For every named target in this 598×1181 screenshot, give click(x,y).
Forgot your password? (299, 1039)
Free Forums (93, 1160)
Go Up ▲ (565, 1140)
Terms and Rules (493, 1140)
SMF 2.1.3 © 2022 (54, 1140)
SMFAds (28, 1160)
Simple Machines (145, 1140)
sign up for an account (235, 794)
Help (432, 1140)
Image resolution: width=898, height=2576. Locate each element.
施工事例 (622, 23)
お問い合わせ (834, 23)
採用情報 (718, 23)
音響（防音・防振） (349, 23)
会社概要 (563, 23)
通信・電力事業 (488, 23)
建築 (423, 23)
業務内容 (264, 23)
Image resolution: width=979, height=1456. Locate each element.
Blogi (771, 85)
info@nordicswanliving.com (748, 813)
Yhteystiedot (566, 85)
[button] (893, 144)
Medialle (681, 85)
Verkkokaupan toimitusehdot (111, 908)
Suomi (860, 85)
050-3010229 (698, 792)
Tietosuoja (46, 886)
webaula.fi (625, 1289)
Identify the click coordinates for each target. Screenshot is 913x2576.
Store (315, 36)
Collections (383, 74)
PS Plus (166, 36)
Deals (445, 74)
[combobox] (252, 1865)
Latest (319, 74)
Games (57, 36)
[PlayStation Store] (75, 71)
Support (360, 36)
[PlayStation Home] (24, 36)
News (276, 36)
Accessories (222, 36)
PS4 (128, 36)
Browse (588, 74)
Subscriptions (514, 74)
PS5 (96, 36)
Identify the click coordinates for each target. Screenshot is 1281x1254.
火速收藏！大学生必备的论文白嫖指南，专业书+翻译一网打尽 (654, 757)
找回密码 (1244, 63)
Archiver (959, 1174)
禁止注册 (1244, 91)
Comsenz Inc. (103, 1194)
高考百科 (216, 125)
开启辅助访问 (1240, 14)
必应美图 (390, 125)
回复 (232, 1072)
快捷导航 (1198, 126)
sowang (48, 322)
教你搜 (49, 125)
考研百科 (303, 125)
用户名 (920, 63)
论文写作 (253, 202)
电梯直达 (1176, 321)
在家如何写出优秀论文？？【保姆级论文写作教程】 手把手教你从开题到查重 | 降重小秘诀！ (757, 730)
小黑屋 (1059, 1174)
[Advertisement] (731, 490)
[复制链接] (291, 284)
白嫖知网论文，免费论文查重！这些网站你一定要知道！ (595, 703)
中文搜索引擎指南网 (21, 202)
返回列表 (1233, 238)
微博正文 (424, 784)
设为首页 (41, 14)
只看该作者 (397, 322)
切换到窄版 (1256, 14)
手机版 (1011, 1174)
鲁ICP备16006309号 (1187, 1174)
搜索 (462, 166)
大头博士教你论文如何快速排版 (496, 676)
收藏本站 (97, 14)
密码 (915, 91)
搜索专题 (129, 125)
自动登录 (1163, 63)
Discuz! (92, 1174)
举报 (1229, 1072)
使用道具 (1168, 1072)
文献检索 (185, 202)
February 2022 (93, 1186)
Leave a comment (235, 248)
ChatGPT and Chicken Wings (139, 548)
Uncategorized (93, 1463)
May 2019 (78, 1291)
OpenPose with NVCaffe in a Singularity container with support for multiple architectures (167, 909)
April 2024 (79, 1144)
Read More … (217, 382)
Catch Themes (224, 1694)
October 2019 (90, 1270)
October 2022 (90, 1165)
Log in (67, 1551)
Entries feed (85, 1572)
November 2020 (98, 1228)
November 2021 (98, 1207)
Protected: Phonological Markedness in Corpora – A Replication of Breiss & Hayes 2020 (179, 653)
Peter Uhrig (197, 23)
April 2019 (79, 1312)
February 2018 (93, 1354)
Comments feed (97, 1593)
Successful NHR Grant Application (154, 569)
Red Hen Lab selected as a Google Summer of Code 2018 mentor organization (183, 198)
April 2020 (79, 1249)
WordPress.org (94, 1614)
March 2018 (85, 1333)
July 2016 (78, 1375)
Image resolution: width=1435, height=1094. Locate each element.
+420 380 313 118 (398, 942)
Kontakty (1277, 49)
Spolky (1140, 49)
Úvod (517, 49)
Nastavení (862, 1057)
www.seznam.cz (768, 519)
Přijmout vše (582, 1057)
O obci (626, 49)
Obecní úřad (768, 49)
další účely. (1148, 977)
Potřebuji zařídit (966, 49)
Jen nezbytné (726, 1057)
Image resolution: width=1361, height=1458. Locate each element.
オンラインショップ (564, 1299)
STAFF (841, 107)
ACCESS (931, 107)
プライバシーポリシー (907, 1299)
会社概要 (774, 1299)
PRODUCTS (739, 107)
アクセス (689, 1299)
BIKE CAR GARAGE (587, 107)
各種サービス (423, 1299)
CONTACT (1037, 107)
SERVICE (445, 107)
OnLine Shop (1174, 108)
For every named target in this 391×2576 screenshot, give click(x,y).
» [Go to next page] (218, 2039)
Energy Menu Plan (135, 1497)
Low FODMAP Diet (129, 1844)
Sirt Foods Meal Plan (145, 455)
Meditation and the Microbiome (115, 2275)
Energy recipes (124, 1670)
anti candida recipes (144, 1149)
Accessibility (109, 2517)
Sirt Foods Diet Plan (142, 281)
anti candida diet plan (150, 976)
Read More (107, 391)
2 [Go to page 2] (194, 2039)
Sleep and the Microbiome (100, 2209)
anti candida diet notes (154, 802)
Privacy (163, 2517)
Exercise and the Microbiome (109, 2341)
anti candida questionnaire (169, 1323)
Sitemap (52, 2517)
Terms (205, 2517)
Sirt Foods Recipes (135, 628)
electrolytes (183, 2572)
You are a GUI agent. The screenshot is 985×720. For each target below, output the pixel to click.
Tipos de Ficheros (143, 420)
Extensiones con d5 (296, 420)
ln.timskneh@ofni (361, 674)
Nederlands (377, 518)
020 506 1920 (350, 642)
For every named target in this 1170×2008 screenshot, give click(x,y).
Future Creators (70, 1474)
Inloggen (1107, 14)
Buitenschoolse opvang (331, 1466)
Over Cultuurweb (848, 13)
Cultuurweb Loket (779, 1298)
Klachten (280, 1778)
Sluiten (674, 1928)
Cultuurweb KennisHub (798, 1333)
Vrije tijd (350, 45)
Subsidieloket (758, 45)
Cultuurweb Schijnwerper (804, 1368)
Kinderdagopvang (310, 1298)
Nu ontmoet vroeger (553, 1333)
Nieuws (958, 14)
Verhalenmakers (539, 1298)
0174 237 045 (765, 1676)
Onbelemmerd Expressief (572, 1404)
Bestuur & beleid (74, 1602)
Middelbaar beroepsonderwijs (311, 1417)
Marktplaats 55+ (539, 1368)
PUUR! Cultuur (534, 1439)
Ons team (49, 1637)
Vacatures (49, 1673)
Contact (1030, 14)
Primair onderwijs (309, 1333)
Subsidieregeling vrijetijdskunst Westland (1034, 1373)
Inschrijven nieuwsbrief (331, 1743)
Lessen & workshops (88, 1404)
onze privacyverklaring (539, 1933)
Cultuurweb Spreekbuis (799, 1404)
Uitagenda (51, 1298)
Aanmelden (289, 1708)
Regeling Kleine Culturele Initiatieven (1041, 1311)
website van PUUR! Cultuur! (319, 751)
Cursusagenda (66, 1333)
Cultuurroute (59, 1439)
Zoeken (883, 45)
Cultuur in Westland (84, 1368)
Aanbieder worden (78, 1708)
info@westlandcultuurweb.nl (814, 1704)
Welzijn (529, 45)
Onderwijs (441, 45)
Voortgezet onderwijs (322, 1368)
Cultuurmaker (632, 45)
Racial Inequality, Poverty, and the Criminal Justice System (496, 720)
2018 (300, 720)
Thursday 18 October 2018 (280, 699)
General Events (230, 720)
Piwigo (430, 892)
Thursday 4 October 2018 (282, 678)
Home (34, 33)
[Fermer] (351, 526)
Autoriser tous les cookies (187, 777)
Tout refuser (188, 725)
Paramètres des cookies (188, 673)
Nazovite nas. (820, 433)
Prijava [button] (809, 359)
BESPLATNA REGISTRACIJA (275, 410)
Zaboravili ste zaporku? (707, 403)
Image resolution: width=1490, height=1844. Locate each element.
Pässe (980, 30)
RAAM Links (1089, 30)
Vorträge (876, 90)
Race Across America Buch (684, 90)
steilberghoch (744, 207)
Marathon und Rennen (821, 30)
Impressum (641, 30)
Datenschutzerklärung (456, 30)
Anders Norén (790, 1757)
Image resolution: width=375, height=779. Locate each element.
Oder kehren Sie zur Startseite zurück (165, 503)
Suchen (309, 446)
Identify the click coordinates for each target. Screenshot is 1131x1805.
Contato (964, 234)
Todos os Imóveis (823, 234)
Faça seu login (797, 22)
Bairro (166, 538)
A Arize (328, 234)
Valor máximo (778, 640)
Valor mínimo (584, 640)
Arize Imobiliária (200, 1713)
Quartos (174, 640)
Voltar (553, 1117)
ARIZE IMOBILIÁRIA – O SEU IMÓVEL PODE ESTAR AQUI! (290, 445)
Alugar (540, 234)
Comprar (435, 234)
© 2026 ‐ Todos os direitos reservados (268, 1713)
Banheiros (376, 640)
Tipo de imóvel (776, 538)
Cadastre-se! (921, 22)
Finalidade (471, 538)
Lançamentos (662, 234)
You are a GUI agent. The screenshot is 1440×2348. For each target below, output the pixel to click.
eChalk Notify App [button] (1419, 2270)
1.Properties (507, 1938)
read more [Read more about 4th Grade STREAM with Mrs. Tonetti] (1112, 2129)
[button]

■ **EXERCISE GOAL**
Working from the material above, retype exactly the lines from the one with "Piwigo (430, 892)" through the one with "Image resolution: width=375, height=779.", both included, and only those lines.

■ **RESPONSE TO THE EXERCISE**
Piwigo (430, 892)
Thursday 4 October 2018 (282, 678)
Home (34, 33)
[Fermer] (351, 526)
Autoriser tous les cookies (187, 777)
Tout refuser (188, 725)
Paramètres des cookies (188, 673)
Nazovite nas. (820, 433)
Prijava [button] (809, 359)
BESPLATNA REGISTRACIJA (275, 410)
Zaboravili ste zaporku? (707, 403)
Image resolution: width=1490, height=1844. Locate each element.
Pässe (980, 30)
RAAM Links (1089, 30)
Vorträge (876, 90)
Race Across America Buch (684, 90)
steilberghoch (744, 207)
Marathon und Rennen (821, 30)
Impressum (641, 30)
Datenschutzerklärung (456, 30)
Anders Norén (790, 1757)
Image resolution: width=375, height=779. Locate each element.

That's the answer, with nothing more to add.